11. Be realistic and push back
Being good at your job doesn’t mean taking on all the work yourself and burning out. Learning to say no and pushing back when things aren’t realistic is also a way of bringing your expertise in a field and showing you care about the work being done well.
12. Build rapport and relationships
I’ve learnt this mostly from working on the COVID-19 pandemic response. It’s so important to build relationships in teams and even harder to do this remotely. If you can, turn on your camera in group calls or have 1–1 audio calls offline that feel more personal. Try to find out about your colleague as a person (behind the screen!) by having non-work related chats. Find allies and support each other.
13. Bring topics to discuss
Another benefit of working in a team is getting together to share views on a topic. As opposed to deciding ‘the way’ to do things, look for opportunities to bring topics for the team to discuss. It could be based on conversations happening that week, or common problems the team are experiencing. This is a good way to bring together different perspectives and have an interesting, healthy debate — it also helps to reach solutions to a shared problem.
For example, in the user research team rather than saying ‘this is how we should do incentives’, this is a great ethics topic to discuss together. We have tried anonymous forms and google sheets to submit our challenges, voting on them and tackling the most popular in the community meeting.
14. Manage expectations
Often teams can be working together and have different ideas of what is happening. For example, what collaboration means to one person might mean something completely different to another. Let’s get on the same page from the start. This is a good post about speaking the same language in user-centred design. Set expectations for what good looks like and realistically what we can deliver, to what standard, by when.

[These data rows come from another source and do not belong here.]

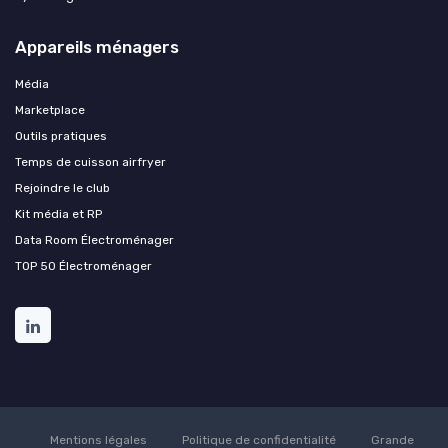
Appareils ménagers
Média
Marketplace
Outils pratiques
Temps de cuisson airfryer
Rejoindre le club
Kit média et RP
Data Room Électroménager
TOP 50 Électroménager
Mentions légales
Politique de confidentialité
Grande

In one of our projects, some team members felt it wasn’t a collaboration and we had different ideas of what this meant. Agree expectations early on in a project to reduce confusion later, especially when working together for the first time. These buzz words are sometimes hard to interpret as well!
15. Celebrate success
In my personal Trello board for managing tasks, I’ve created a ‘Successes’ column to drop things into. It’s good to keep track of small successes, particularly if you work somewhere where progress feels slow — to reflect on what the team have achieved over time. If you put a celebration emoji (🎉) then fireworks go off when you drag a task into that column!
I hope this helps you to reflect on your own principles too. I’m going to keep on changing these as I learn more about good leadership and working in teams. What would some of yours be?
This also reminds me of Team Orders — a set of principles teams can agree on when working together for the first time or kicking off a new project.
Have a go at doing this for yourself or your team and see how you get on!